▸ Supplied data
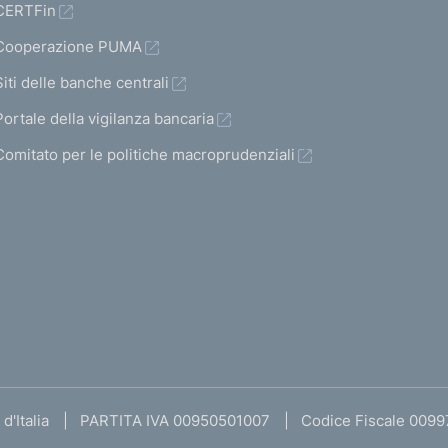
CERTFin
Cooperazione PUMA
Siti delle banche centrali
Portale della vigilanza bancaria
Comitato per le politiche macroprudenziali
d'Italia
PARTITA IVA 00950501007
Codice Fiscale 009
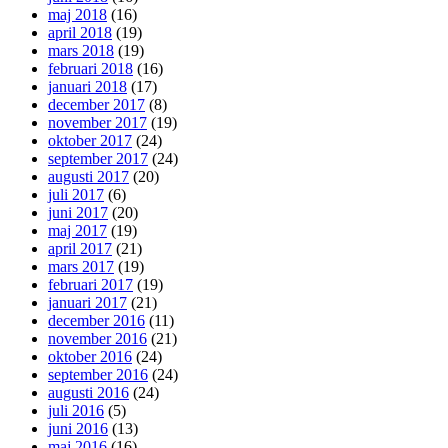
maj 2018
(16)
april 2018
(19)
mars 2018
(19)
februari 2018
(16)
januari 2018
(17)
december 2017
(8)
november 2017
(19)
oktober 2017
(24)
september 2017
(24)
augusti 2017
(20)
juli 2017
(6)
juni 2017
(20)
maj 2017
(19)
april 2017
(21)
mars 2017
(19)
februari 2017
(19)
januari 2017
(21)
december 2016
(11)
november 2016
(21)
oktober 2016
(24)
september 2016
(24)
augusti 2016
(24)
juli 2016
(5)
juni 2016
(13)
maj 2016
(16)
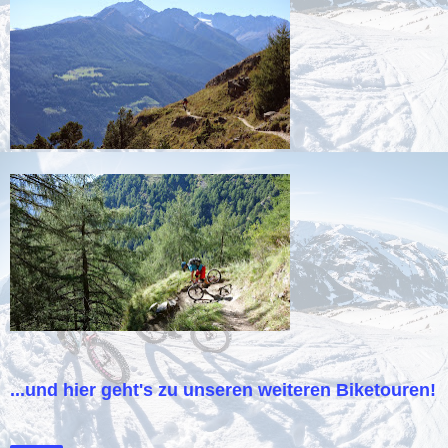
...und hier geht's zu unseren weiteren Biketouren!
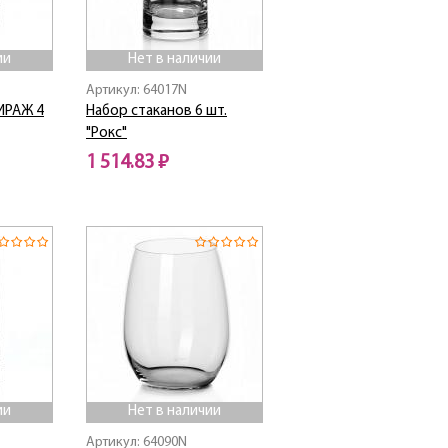
ии
Нет в наличии
Артикул: 64017N
ИРАЖ 4
Набор стаканов 6 шт.
"Рокс"
1 514.83 ₽
Нет в наличии
ии
Нет в наличии
Артикул: 64090N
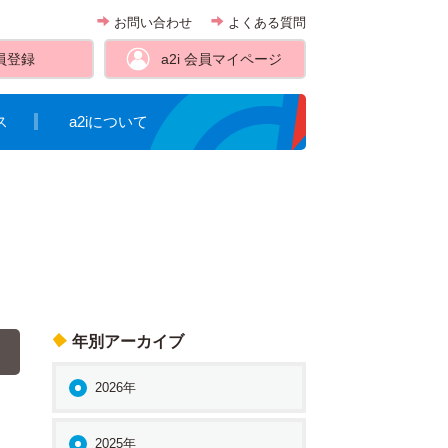
お問い合わせ
よくある質問
員登録
a2i 会員
マイページ
ス
a2iについて
年別アーカイブ
2026年
2025年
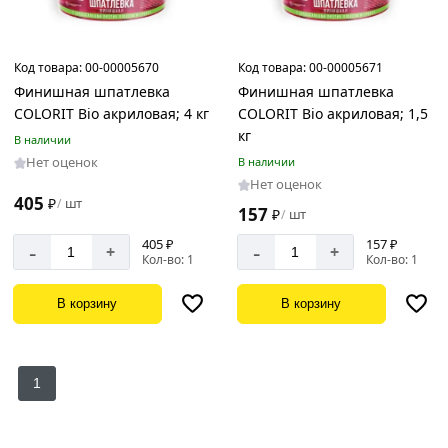
Код товара:
00-00005670
Код товара:
00-00005671
Финишная шпатлевка
Финишная шпатлевка
COLORIT Bio акриловая; 4 кг
COLORIT Bio акриловая; 1,5
кг
В наличии
Нет оценок
В наличии
Нет оценок
405
₽
шт
/
157
₽
шт
/
405 ₽
157 ₽
-
-
+
+
Кол-во: 1
Кол-во: 1
В корзину
В корзину
1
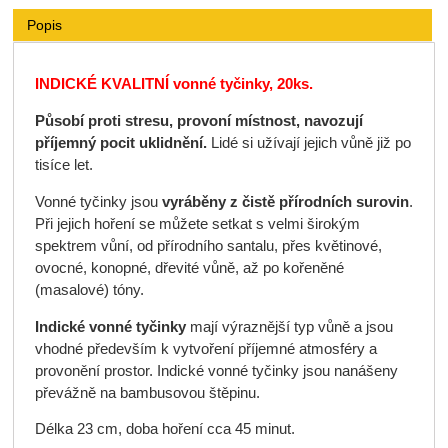
Popis
INDICKÉ
KVALITNÍ
vonné tyčinky, 20ks.
Působí proti stresu,
provoní místnost,
navozují
příjemný pocit uklidnění.
Lidé si užívají jejich vůně již po
tisíce let.
Vonné tyčinky jsou
vyráběny
z čistě přírodních surovin
.
Při jejich hoření se můžete setkat s velmi širokým
spektrem vůní, od přírodního santalu, přes květinové,
ovocné, konopné, dřevité vůně, až po kořeněné
(masalové) tóny.
Indické vonné tyčinky
mají výraznější typ vůně a jsou
vhodné především k vytvoření příjemné atmosféry a
provonění prostor. Indické vonné tyčinky jsou nanášeny
převážně na bambusovou štěpinu.
Délka 23 cm, doba hoření cca 45 minut.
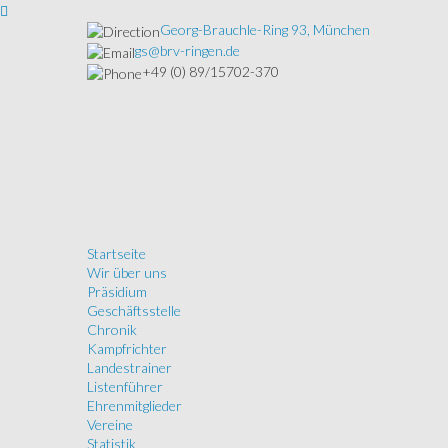
Georg-Brauchle-Ring 93, München
gs@brv-ringen.de
+49 (0) 89/15702-370
Startseite
Wir über uns
Präsidium
Geschäftsstelle
Chronik
Kampfrichter
Landestrainer
Listenführer
Ehrenmitglieder
Vereine
Statistik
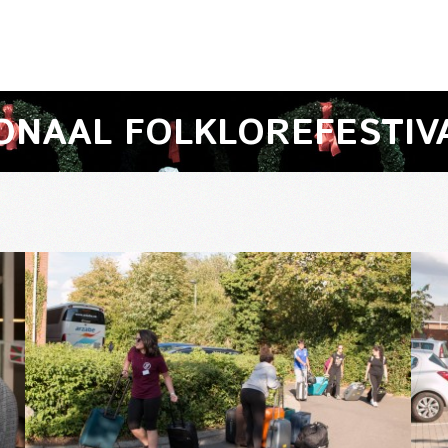
ONAAL FOLKLOREFESTIV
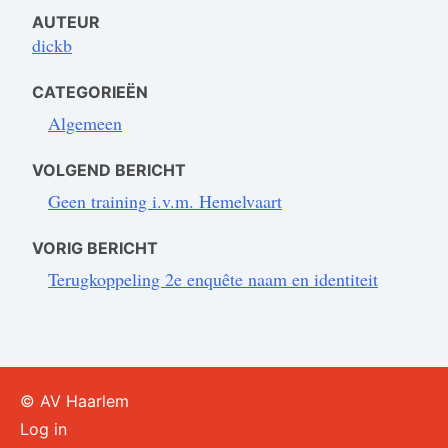
AUTEUR
dickb
CATEGORIEËN
Algemeen
VOLGEND BERICHT
Geen training i.v.m. Hemelvaart
VORIG BERICHT
Terugkoppeling 2e enquête naam en identiteit
© AV Haarlem
Log in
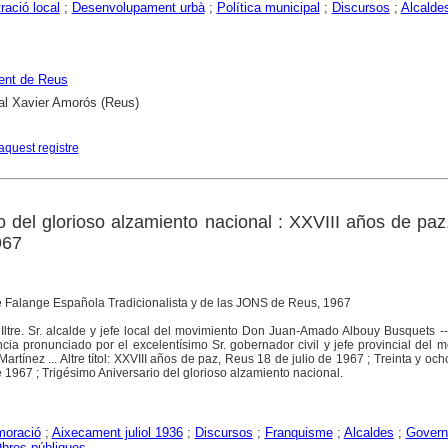
ració local
;
Desenvolupament urbà
;
Política municipal
;
Discursos
;
Alcalde
ent de Reus
al Xavier Amorós (Reus)
aquest registre
o del glorioso alzamiento nacional : XXVIII años de pa
967
e Falange Española Tradicionalista y de las JONS de Reus, 1967
Iltre. Sr. alcalde y jefe local del movimiento Don Juan-Amado Albouy Busquets -
incia pronunciado por el excelentísimo Sr. gobernador civil y jefe provincial del 
tínez ... Altre títol: XXVIII años de paz, Reus 18 de julio de 1967 ; Treinta y oc
e 1967 ; Trigésimo Aniversario del glorioso alzamiento nacional.
oració
;
Aixecament juliol 1936
;
Discursos
;
Franquisme
;
Alcaldes
;
Govern
bres públiques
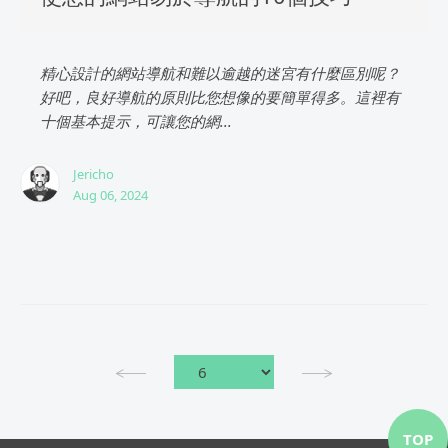
精心設計的網站導航和難以逾越的迷宮有什麼區別呢？
好吧，良好導航的原則比您想像的要簡單得多。這裡有
十個基本提示，可讓您的網...
Jericho
Aug 06, 2024
TOP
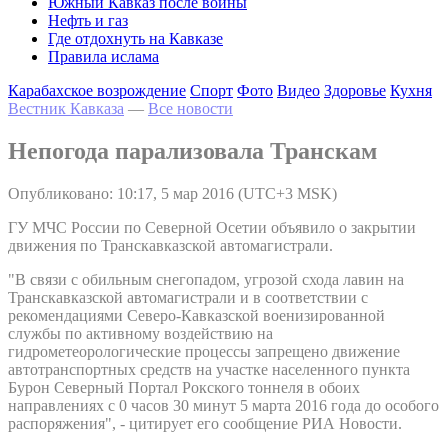
Южный Кавказ после войны
Нефть и газ
Где отдохнуть на Кавказе
Правила ислама
Карабахское возрождение
Спорт
Фото
Видео
Здоровье
Кухня
Вестник Кавказа
—
Все новости
Непогода парализовала Транскам
Опубликовано: 10:17, 5 мар 2016 (UTC+3 MSK)
ГУ МЧС России по Северной Осетии объявило о закрытии
движения по Транскавказской автомагистрали.
"В связи с обильным снегопадом, угрозой схода лавин на
Транскавказской автомагистрали и в соответствии с
рекомендациями Северо-Кавказской военизированной
службы по активному воздействию на
гидрометеорологические процессы запрещено движение
автотранспортных средств на участке населенного пункта
Бурон Северный Портал Рокского тоннеля в обоих
направлениях с 0 часов 30 минут 5 марта 2016 года до особого
распоряжения", - цитирует его сообщение РИА Новости.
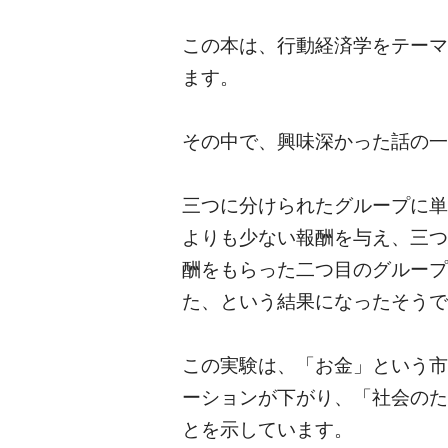
この本は、行動経済学をテーマ
ます。
その中で、興味深かった話の一
三つに分けられたグループに単
よりも少ない報酬を与え、三つ
酬をもらった二つ目のグループ
た、という結果になったそうで
この実験は、「お金」という市
ーションが下がり、「社会のた
とを示しています。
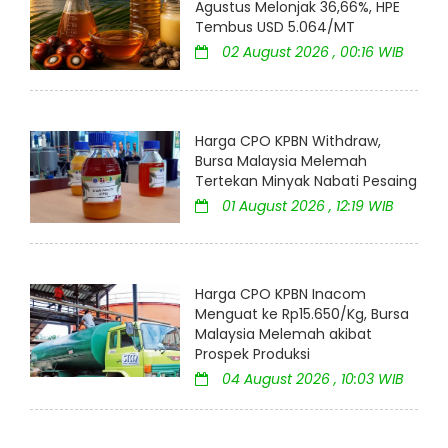
Agustus Melonjak 36,66%, HPE
Tembus USD 5.064/MT
02 August 2026 , 00:16 WIB
Harga CPO KPBN Withdraw,
Bursa Malaysia Melemah
Tertekan Minyak Nabati Pesaing
01 August 2026 , 12:19 WIB
Harga CPO KPBN Inacom
Menguat ke Rp15.650/Kg, Bursa
Malaysia Melemah akibat
Prospek Produksi
04 August 2026 , 10:03 WIB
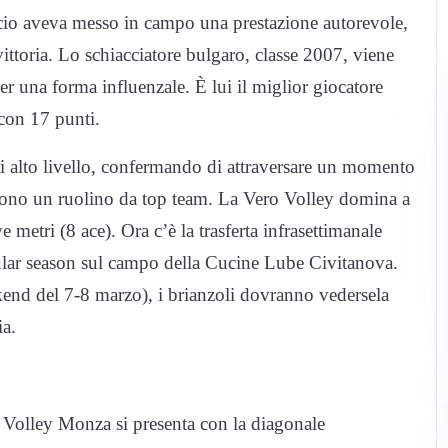
scio aveva messo in campo una prestazione autorevole,
vittoria. Lo schiacciatore bulgaro, classe 2007, viene
er una forma influenzale. È lui il miglior giocatore
 con 17 punti.
i alto livello, confermando di attraversare un momento
e sono un ruolino da top team. La Vero Volley domina a
e metri (8 ace). Ora c’è la trasferta infrasettimanale
ular season sul campo della Cucine Lube Civitanova.
ekend del 7-8 marzo), i brianzoli dovranno vedersela
ia.
 Volley Monza si presenta con la diagonale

▸ Task details
Without including any picture, reproduce the material above word for word.

▸ Answer to this exercise
CERTFin
Cooperazione PUMA
Siti delle banche centrali
Portale della vigilanza bancaria
Comitato per le politiche macroprudenziali
d'Italia
PARTITA IVA 00950501007
Codice Fiscale 009
maj 2018
(16)
april 2018
(19)
mars 2018
(19)
februari 2018
(16)
januari 2018
(17)
december 2017
(8)
november 2017
(19)
oktober 2017
(24)
september 2017
(24)
augusti 2017
(20)
juli 2017
(6)
juni 2017
(20)
maj 2017
(19)
april 2017
(21)
mars 2017
(19)
februari 2017
(19)
januari 2017
(21)
december 2016
(11)
november 2016
(21)
oktober 2016
(24)
september 2016
(24)
augusti 2016
(24)
juli 2016
(5)
juni 2016
(13)
maj 2016
(16)
...und hier geht's zu unseren weiteren Biketouren!
ии
Нет в наличии
Артикул: 64017N
ИРАЖ 4
Набор стаканов 6 шт.
"Рокс"
1 514.83 ₽
Нет в наличии
ии
Нет в наличии
Артикул: 64090N
お問い合わせ
よくある質問
員登録
a2i 会員
マイページ
ス
a2iについて
年別アーカイブ
2026年
2025年
Код товара:
00-00005670
Код товара:
00-00005671
Финишная шпатлевка
Финишная шпатлевка
COLORIT Bio акриловая; 4 кг
COLORIT Bio акриловая; 1,5
кг
В наличии
Нет оценок
В наличии
Нет оценок
405
₽
шт
/
157
₽
шт
/
405 ₽
157 ₽
-
-
+
+
Кол-во: 1
Кол-во: 1
В корзину
В корзину
1
Popis
INDICKÉ
KVALITNÍ
vonné tyčinky, 20ks.
Působí proti stresu,
provoní místnost,
navozují
příjemný pocit uklidnění.
Lidé si užívají jejich vůně již po
tisíce let.
Vonné tyčinky jsou
vyráběny
z čistě přírodních surovin
.
Při jejich hoření se můžete setkat s velmi širokým
spektrem vůní, od přírodního santalu, přes květinové,
ovocné, konopné, dřevité vůně, až po kořeněné
(masalové) tóny.
Indické vonné tyčinky
mají výraznější typ vůně a jsou
vhodné především k vytvoření příjemné atmosféry a
provonění prostor. Indické vonné tyčinky jsou nanášeny
převážně na bambusovou štěpinu.
Délka 23 cm, doba hoření cca 45 minut.
Georg-Brauchle-Ring 93, München
gs@brv-ringen.de
+49 (0) 89/15702-370
Startseite
Wir über uns
Präsidium
Geschäftsstelle
Chronik
Kampfrichter
Landestrainer
Listenführer
Ehrenmitglieder
Vereine
Statistik
ONAAL FOLKLOREFESTIV
AUTEUR
dickb
CATEGORIEËN
Algemeen
VOLGEND BERICHT
Geen training i.v.m. Hemelvaart
VORIG BERICHT
Terugkoppeling 2e enquête naam en identiteit
© AV Haarlem
Log in
ració local
;
Desenvolupament urbà
;
Política municipal
;
Discursos
;
Alcalde
ent de Reus
al Xavier Amorós (Reus)
aquest registre
o del glorioso alzamiento nacional : XXVIII años de pa
967
e Falange Española Tradicionalista y de las JONS de Reus, 1967
Iltre. Sr. alcalde y jefe local del movimiento Don Juan-Amado Albouy Busquets -
incia pronunciado por el excelentísimo Sr. gobernador civil y jefe provincial del 
tínez ... Altre títol: XXVIII años de paz, Reus 18 de julio de 1967 ; Treinta y oc
e 1967 ; Trigésimo Aniversario del glorioso alzamiento nacional.
oració
;
Aixecament juliol 1936
;
Discursos
;
Franquisme
;
Alcaldes
;
Govern
bres públiques
精心設計的網站導航和難以逾越的迷宮有什麼區別呢？
好吧，良好導航的原則比您想像的要簡單得多。這裡有
十個基本提示，可讓您的網...
Jericho
Aug 06, 2024
TOP
Южный Кавказ после войны
Нефть и газ
Где отдохнуть на Кавказе
Правила ислама
Карабахское возрождение
Спорт
Фото
Видео
Здоровье
Кухня
Вестник Кавказа
—
Все новости
Непогода парализовала Транскам
Опубликовано: 10:17, 5 мар 2016 (UTC+3 MSK)
ГУ МЧС России по Северной Осетии объявило о закрытии
движения по Транскавказской автомагистрали.
"В связи с обильным снегопадом, угрозой схода лавин на
Транскавказской автомагистрали и в соответствии с
рекомендациями Северо-Кавказской военизированной
службы по активному воздействию на
гидрометеорологические процессы запрещено движение
автотранспортных средств на участке населенного пункта
Бурон Северный Портал Рокского тоннеля в обоих
направлениях с 0 часов 30 минут 5 марта 2016 года до особого
распоряжения", - цитирует его сообщение РИА Новости.
この本は、行動経済学をテーマ
ます。
その中で、興味深かった話の一
三つに分けられたグループに単
よりも少ない報酬を与え、三つ
酬をもらった二つ目のグループ
た、という結果になったそうで
この実験は、「お金」という市
ーションが下がり、「社会のた
とを示しています。
Agustus Melonjak 36,66%, HPE
Tembus USD 5.064/MT
02 August 2026 , 00:16 WIB
Harga CPO KPBN Withdraw,
Bursa Malaysia Melemah
Tertekan Minyak Nabati Pesaing
01 August 2026 , 12:19 WIB
Harga CPO KPBN Inacom
Menguat ke Rp15.650/Kg, Bursa
Malaysia Melemah akibat
Prospek Produksi
04 August 2026 , 10:03 WIB
scio aveva messo in campo una prestazione autorevole,
vittoria. Lo schiacciatore bulgaro, classe 2007, viene
er una forma influenzale. È lui il miglior giocatore
 con 17 punti.
i alto livello, confermando di attraversare un momento
e sono un ruolino da top team. La Vero Volley domina a
e metri (8 ace). Ora c’è la trasferta infrasettimanale
ular season sul campo della Cucine Lube Civitanova.
ekend del 7-8 marzo), i brianzoli dovranno vedersela
ia.
 Volley Monza si presenta con la diagonale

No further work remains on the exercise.